“I did not mean to interrupt your interrogation of Ms. Stuart.” Marie made the statement through a sudden onset of the sniffles. “Go ahead.”
No. Thank. You. “We were just talking. We’re done.”
The detective practically stood on top of Marie. He did not wrap an arm around her petite shoulders, but Lexy would have bet money that he was tempted.
Lexy toyed with the idea of executing a dramatic eye roll. God knew the gesture fit.
“I’m sure it’s hard for you.” The detective put his notebook in his pocket and smiled down at Marie. Despite the fact his interest in her seemed anything but paternal, he gave her one of those concerned fatherly looks.
“You should keep questioning the guest. I’m fine.”
Lexy wondered when she went from “Ms. Stuart” to “guest” in Marie’s conniving brain. “Actually, he was talking and I was listening. And we’re done.”
She probably could have admitted to killing Henderson right then and no one would have noticed. Marie sucked up all the attention in the room. Most of the air, too.
“I don’t know how you managed to teach a class,” he said.
Marie shrugged her slim shoulders. “I have to work.”
“You only had three people in here with you.”
“The guests are scared. Many have left. Only a few remain, and they demand certain services, like exercise classes.” Marie aimed her last remark at Lexy.

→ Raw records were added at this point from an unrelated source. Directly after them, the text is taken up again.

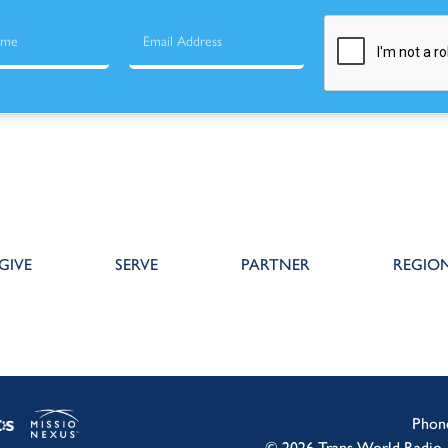
GIVE
SERVE
PARTNER
REGIO
Phon
© 2026 Trans World Radio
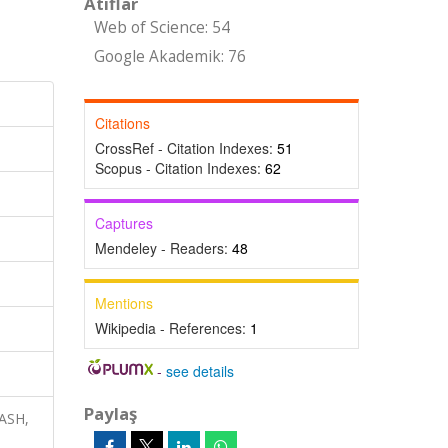
Atıflar
Web of Science: 54
Google Akademik: 76
Citations
CrossRef - Citation Indexes:
51
Scopus - Citation Indexes:
62
Captures
Mendeley - Readers:
48
Mentions
Wikipedia - References:
1
-
see details
Paylaş
ASH,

Lexy assumed the other woman would rather have some time off. Well, Lexy would rather be home, so she figured they were even on the disappointment scale.
“It’s understandable you’re upset, ma’am. After all, you were close to Henderson.” The detective talked to Marie as if she might break in half if he raised his voice.
Lexy thought the compassion thing was a bit overdone. Then again, so was Marie’s fake crying.
“You guys worked together,” the detective pointed out.
Marie’s sniffles immediately dried up. “Who?”
The discussion went from annoying to interesting just that fast. Lexy ignored her need for a shower in favor of seeing where this was going. Watching Marie squirm was just an added bonus.
“I’m talking about you and Mr. Henderson,” the detective said.
“Well, no.” Marie’s glance darted around the room before focusing on the detective again. “I mean, I didn’t really know him.”
Uh-huh, sure. Lexy wanted to make the comment out loud but kept it to herself.
“No?” The detective shifted away from Marie. Left just enough space between them to send an unspoken signal to Marie that support time was over.
Lexy respected the maneuver. Anyone who could throw Marie off the scent of a willing male was okay with Lexy.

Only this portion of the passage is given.